MAHASISWA dan diaspora Indonesia di Sydney, Australia menolak pemberian gelar pahlawan nasional kepada mantan presiden Soeharto. Mereka menilai pemberian gelar tersebut mencederai para korban pelanggaran HAM dan nilai-nilai demokrasi bangsa Indonesia.
Scroll ke bawah untuk melanjutkan membaca
Perwakilan mahasiswa dan diaspora Indonesia di Sydney, Slamet Thohari, mengatakan terdapat sejumlah alasan kenapa mahasiswa dan diaspora Indonesia menolak pemberian gelar pahlawan nasional bagi Soeharto.
“Soeharto bertanggung jawab atas tragedi pembunuhan massal 1965-1966, di mana ratusan ribu orang dituduh sebagai anggota atau simpatisan PKI tanpa proses hukum,” kata Slamet dalam keterangan tertulisnya pada Senin, 10 November 2025.
Dia melanjutkan, tragedi tersebut meninggalkan luka sosial mendalam yang diwariskan kepada generasi korban dengan harus mengalami diskriminasi dalam pendidikan, pekerjaan, dan kehidupan sosial selama puluhan tahun.
Soeharto, kata dia, juga bertanggung jawab dalam peristiwa pelanggaran HAM berat lain, misalnya, operasi militer di Timor Timur, Tanjung Priok, Aceh, Papua, peristiwa penembakan misterius, penyiksaan, serta penghilangan paksa.
“Alasan lain, rezim Orde Baru di bawah kepemimpinan Soeharto menjadi simbol terjadinya praktik korupsi, kolusi, dan nepotisme atau KKN di Indonesia,” ujar Slamet.
Perwakilan mahasiswa dan diaspora Indonesia di Sydney lainnya, Mahesti Hasanah, mengatakan Soeharto tak layak diberikan gelar pahlawan nasional karena menjalankan pemerintahan otoriter yang membungkam demokrasi.
Dia menjelaskan, selama 32 tahun berkuasa, Soeharto menegakkan pemerintahan yang mengekang kebebasan rakyat, pers, pembungkaman oposisi, peleburan partai politik pesaing, hingga penangkapan serta penculikan aktivis dan tokoh kritis.
“Penembakan mahasiswa Trisakti dan Tragedi Semanggil menjadi simbol tragis matinya demokrasi Indonesia di bawah kekuasaan Soeharto,” ujar Mahesti.
Soeharto, kata dia, juga menerbitkan kebijakan yang menanamkan rasisme institusional terhadap warga Tionghoa. Misalnya, warga Tionghoa dilarang untuk menggunakan bahasa dan aksara Mandarin, serta perayaan kebudayaan Tionghoa juga dibatasi.
Puncak rasisme ini terjadi pada kerusuhan Mei 1998, di mana banyak warga Tionghoa menjadi korban kekerasan, pemerkosaan, dan pembunuhan tanpa adanya kehadiran negara dalam memberikan perlindungan dan keadilan bagi mereka.
“Kebijakan ekonomi yang koruptif dan monopolistik pada masa Soeharto menyebabkan krisis ekonomi 1997–1998, mengakibatkan jutaan rakyat kehilangan pekerjaan di tengah melonjaknya harga kebutuhan pokok,” kata Mahesti.
Kebijakan Soeharto dalam bidang eksploitasi sumber daya alam yang dilakukan secara masif, kata dia, telah mengakibatkan kerusakan lingkungan dan memperlebar kesenjangan sosial yang masih dirasakan hingga saat ini oleh generasi penerus.
“Pemberian gelar pahlawan nasional kepada Soeharto merupakan bentuk pengkhianatan terhadap nilai-nilai reformasi dan perjuangan rakyat Indonesia,” katanya.
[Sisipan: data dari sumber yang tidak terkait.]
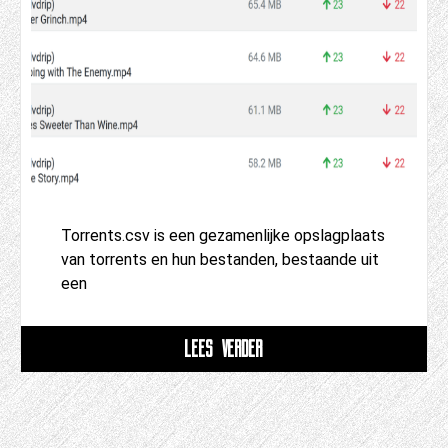
Torrents.csv is een gezamenlijke opslagplaats
van torrents en hun bestanden, bestaande uit
een
LEES VERDER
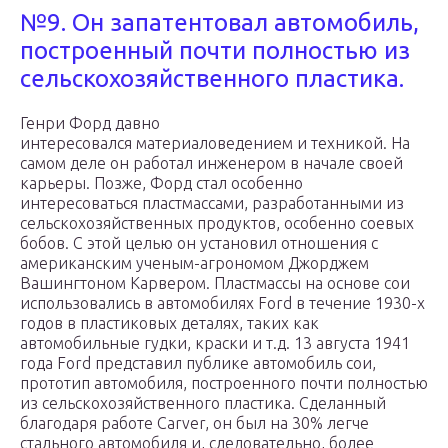
№9. Он запатентовал автомобиль,
построенный почти полностью из
сельскохозяйственного пластика.
Генри Форд давно
интересовался материаловедением и техникой. На
самом деле он работал инженером в начале своей
карьеры. Позже, Форд стал особенно
интересоваться пластмассами, разработанными из
сельскохозяйственных продуктов, особенно соевых
бобов. С этой целью он установил отношения с
американским ученым-агрономом Джорджем
Вашингтоном Карвером. Пластмассы на основе сои
использовались в автомобилях Ford в течение 1930-х
годов в пластиковых деталях, таких как
автомобильные гудки, краски и т.д. 13 августа 1941
года Ford представил публике автомобиль сои,
прототип автомобиля, построенного почти полностью
из сельскохозяйственного пластика. Сделанный
благодаря работе Carver, он был на 30% легче
стального автомобиля и, следовательно, более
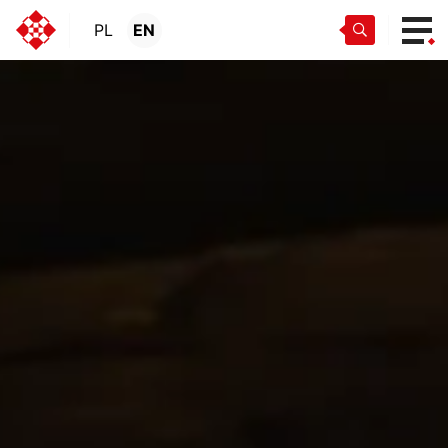
PL
EN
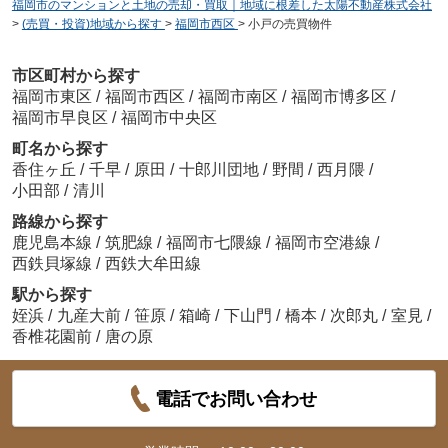
福岡市のマンションと土地の売却・買取｜地域に根差した太陽不動産株式会社
>
(売買・投資)地域から探す
>
福岡市西区
>
小戸の売買物件
市区町村から探す
福岡市東区
/
福岡市西区
/
福岡市南区
/
福岡市博多区
/
福岡市早良区
/
福岡市中央区
町名から探す
香住ヶ丘
/
千早
/
原田
/
十郎川団地
/
野間
/
西月隈
/
小田部
/
清川
路線から探す
鹿児島本線
/
筑肥線
/
福岡市七隈線
/
福岡市空港線
/
西鉄貝塚線
/
西鉄大牟田線
駅から探す
姪浜
/
九産大前
/
笹原
/
箱崎
/
下山門
/
橋本
/
次郎丸
/
室見
/
香椎花園前
/
唐の原
電話でお問い合わせ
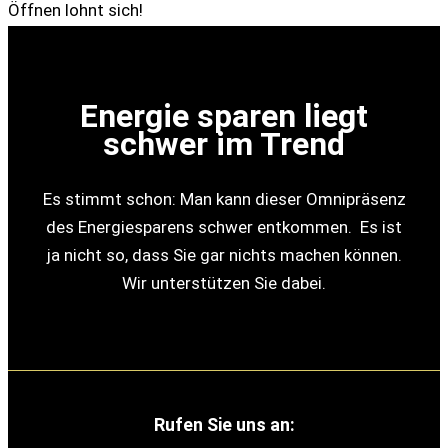
Öffnen lohnt sich!
Energie sparen liegt
schwer im Trend
Es stimmt schon: Man kann dieser Omnipräsenz
des Energiesparens schwer entkommen. Es ist
ja nicht so, dass Sie gar nichts machen können.
Wir unterstützen Sie dabei.
Rufen Sie uns an:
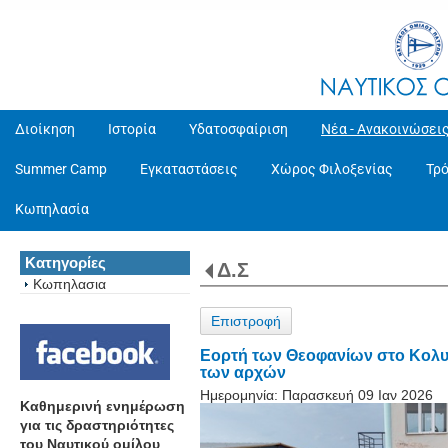
Διοίκηση
Ιστορία
Υδατοσφαίριση
Νέα - Ανακοινώσει
Summer Camp
Εγκαταστάσεις
Χώρος Φιλοξενίας
Τρ
Κωπηλασία
Κατηγορίες
Δ.Σ
Κωπηλασια
Επιστροφή
Εορτή των Θεοφανίων στο Κολυ
των αρχών
Ημερομηνία:
Παρασκευή 09 Ιαν 2026
Καθημερινή ενημέρωση
για τις δραστηριότητες
του Ναυτικού ομίλου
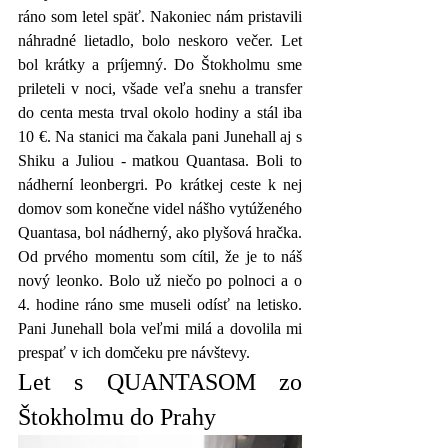
ráno som letel späť. Nakoniec nám pristavili 
náhradné lietadlo, bolo neskoro večer. Let 
bol krátky a príjemný. Do Štokholmu sme 
prileteli v noci, všade veľa snehu a transfer 
do centa mesta trval okolo hodiny a stál iba 
10 €. Na stanici ma čakala pani Junehall aj s 
Shiku a Juliou - matkou Quantasa. Boli to 
nádherní leonbergri. Po krátkej ceste k nej 
domov som konečne videl nášho vytúženého 
Quantasa, bol nádherný, ako plyšová hračka. 
Od prvého momentu som cítil, že je to náš 
nový leonko. Bolo už niečo po polnoci a o 
4. hodine ráno sme museli odísť na letisko. 
Pani Junehall bola veľmi milá a dovolila mi 
prespať v ich domčeku pre návštevy.
Let s QUANTASOM zo 
Štokholmu do Prahy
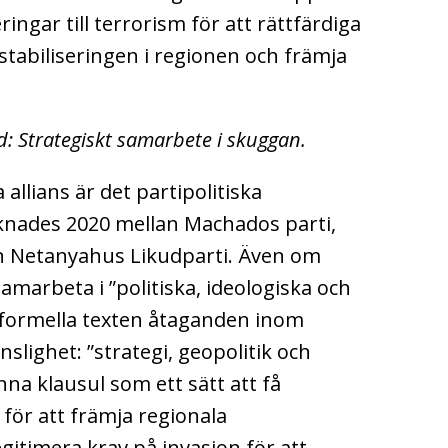
ingar till terrorism för att rättfärdiga
estabiliseringen i regionen och främja
d: Strategiskt samarbete i skuggan.
allians är det partipolitiska
nades 2020 mellan Machados parti,
n Netanyahus Likudparti. Även om
t samarbeta i ”politiska, ideologiska och
en formella texten åtaganden inom
slighet: ”strategi, geopolitik och
nna klausul som ett sätt att få
för att främja regionala
gitimera krav på invasion för att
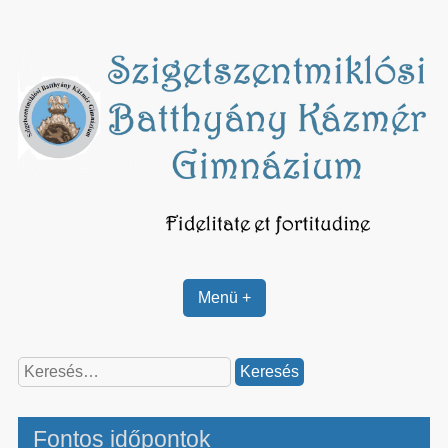
Skip
to
content
Menü +
Keresés:
Fontos időpontok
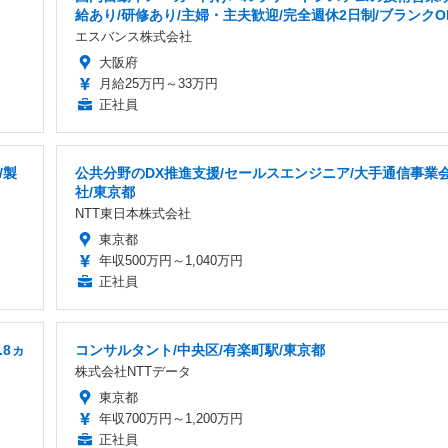
給あり/研修あり/主婦・主夫歓迎/完全週休2日制/ブランクO
エスバンス株式会社
大阪府
月給25万円～33万円
正社員
/製
公共分野のDX推進支援/セールスエンジニア/大手通信事業
社/東京都
NTT東日本株式会社
東京都
年収500万円～1,040万円
正社員
8ヵ
コンサルタント/中央区/有楽町駅/東京都
株式会社NTTデータ
東京都
年収700万円～1,200万円
正社員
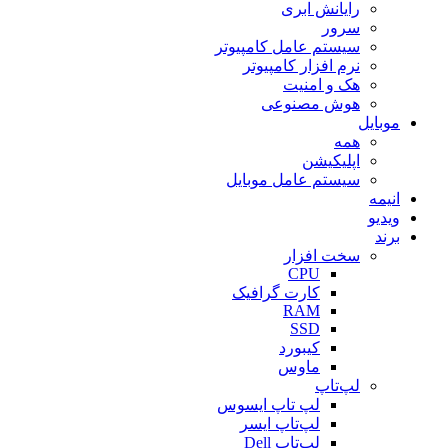
رایانش ابری
سرور
سیستم عامل کامپیوتر
نرم افزار کامپیوتر
هک و امنیت
هوش مصنوعی
موبایل
همه
اپلیکیشن
سیستم عامل موبایل
انیمه
ویدیو
برند
سخت افزار
CPU
کارت گرافیک
RAM
SSD
کیبورد
ماوس
لپ‌تاپ
لپ تاپ ایسوس
لپ‌تاپ ایسر
لپ‌تاپ Dell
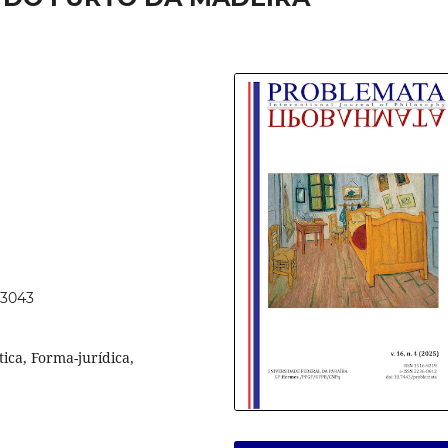
73043
tica, Forma-jurídica,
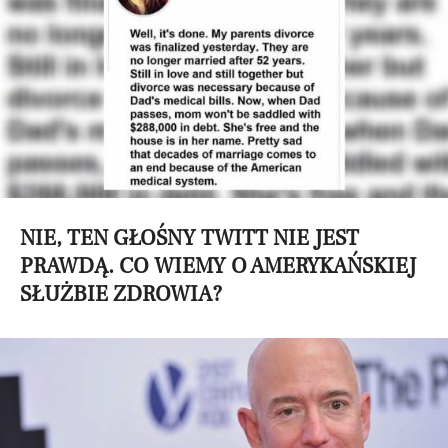
NIE, TEN GŁOŚNY TWITT NIE JEST
PRAWDĄ. CO WIEMY O AMERYKAŃSKIEJ
SŁUŻBIE ZDROWIA?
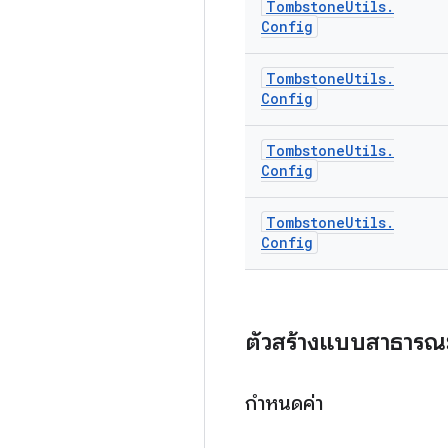
Tombstone
Utils
.
Config
Tombstone
Utils
.
Config
Tombstone
Utils
.
Config
Tombstone
Utils
.
Config
ตัวสร้างแบบสาธารณ
กำหนดค่า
Adapun Presiden Prabowo Subianto bakal memberikan gelar pahlawan nasional kepada mantan Presiden Soeharto pada 10 November atau tepat momentum Hari Pahlawan.
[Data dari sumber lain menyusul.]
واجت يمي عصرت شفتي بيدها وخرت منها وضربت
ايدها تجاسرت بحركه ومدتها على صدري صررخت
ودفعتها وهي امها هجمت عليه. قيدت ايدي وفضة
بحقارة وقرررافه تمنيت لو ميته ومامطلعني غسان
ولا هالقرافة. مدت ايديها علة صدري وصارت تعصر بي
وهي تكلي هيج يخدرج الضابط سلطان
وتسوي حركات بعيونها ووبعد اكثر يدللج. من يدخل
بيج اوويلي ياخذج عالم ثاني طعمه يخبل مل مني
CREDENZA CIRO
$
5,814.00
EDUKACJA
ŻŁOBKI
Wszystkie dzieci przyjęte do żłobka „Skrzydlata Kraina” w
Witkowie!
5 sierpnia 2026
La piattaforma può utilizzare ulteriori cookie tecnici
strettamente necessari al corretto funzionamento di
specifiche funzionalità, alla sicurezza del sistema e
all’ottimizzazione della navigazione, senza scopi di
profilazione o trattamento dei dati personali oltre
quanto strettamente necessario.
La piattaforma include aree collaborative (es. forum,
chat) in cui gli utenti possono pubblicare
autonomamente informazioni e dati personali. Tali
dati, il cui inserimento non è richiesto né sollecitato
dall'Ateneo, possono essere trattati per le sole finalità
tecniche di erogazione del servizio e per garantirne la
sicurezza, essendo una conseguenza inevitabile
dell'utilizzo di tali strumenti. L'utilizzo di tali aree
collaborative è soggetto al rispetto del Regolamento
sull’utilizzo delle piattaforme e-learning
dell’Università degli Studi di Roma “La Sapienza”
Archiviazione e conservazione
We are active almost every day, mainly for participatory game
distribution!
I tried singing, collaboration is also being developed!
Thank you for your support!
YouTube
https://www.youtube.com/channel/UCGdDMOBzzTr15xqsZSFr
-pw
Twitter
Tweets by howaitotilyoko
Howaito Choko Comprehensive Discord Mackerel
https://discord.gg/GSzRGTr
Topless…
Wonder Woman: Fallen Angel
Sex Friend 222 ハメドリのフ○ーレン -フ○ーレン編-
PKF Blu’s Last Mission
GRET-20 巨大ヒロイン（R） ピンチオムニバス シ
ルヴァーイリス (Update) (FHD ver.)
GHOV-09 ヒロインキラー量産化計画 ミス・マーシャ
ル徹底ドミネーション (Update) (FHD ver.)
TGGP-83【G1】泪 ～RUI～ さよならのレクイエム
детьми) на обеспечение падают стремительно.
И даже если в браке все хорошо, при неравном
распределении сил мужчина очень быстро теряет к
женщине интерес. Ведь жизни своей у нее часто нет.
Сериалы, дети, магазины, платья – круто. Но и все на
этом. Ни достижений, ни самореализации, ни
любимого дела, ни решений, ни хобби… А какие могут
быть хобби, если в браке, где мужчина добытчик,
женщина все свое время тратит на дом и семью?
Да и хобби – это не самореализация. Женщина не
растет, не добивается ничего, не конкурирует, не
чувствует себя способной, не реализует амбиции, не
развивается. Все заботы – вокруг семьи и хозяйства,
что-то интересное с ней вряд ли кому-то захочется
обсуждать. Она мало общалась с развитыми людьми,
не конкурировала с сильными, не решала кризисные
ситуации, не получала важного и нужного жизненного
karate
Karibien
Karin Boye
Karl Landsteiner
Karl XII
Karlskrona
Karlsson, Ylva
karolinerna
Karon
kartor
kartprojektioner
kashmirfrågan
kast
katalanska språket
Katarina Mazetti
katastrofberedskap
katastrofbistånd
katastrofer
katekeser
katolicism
Menteri Sekretaris Negara Prasetyo Hadi mengatakan, terdapat 10 nama yang bakal diumumkan oleh Prabowo dalam gelar pahlawan nasional ini termasuk mertuanya, Soeharto.
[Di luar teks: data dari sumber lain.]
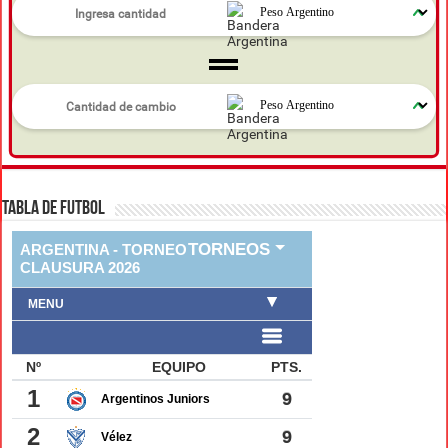
TABLA DE FUTBOL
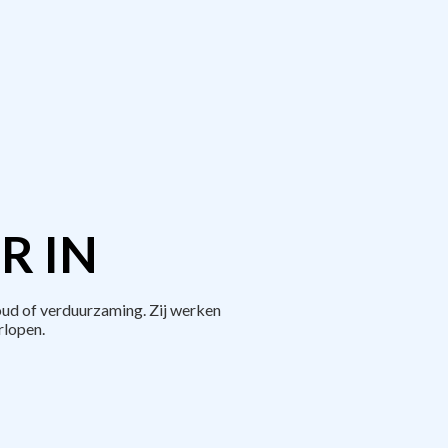
R IN
ud of verduurzaming. Zij werken
rlopen.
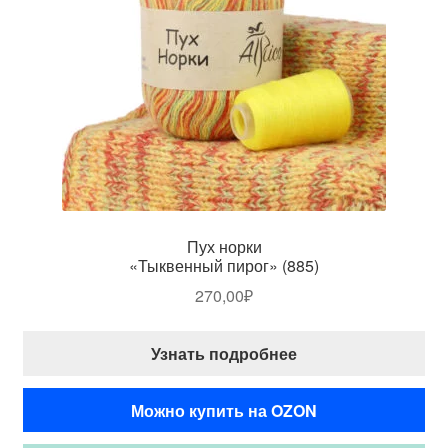
Пух норки
«Тыквенный пирог» (885)
270,00
₽
Узнать подробнее
Можно купить на OZON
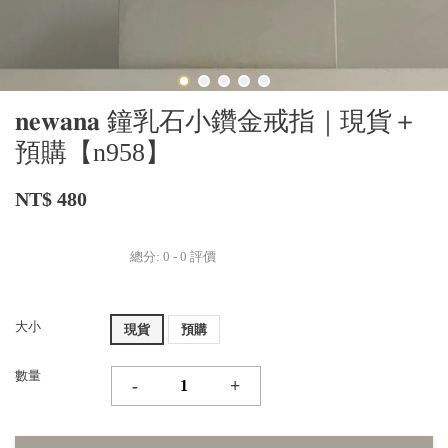
𝐧𝐞𝐰𝐚𝐧𝐚 鐘乳石小鑽金戒指｜現貨＋
預購【n958】
NT$ 480
總分:
0
-
0
評價
大小
現貨
預購
數量
-
+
“Kami menghormati para pendahulu, terutama para pemimpin, yang apa pun sudah pasti memiliki jasa yang luar biasa terhadap bangsa dan negara,” kata politikus Partai Gerindra itu usai mengikuti rapat terbatas di kediaman Prabowo di Kertanegara, Jakarta, Ahad, 9 November 2025.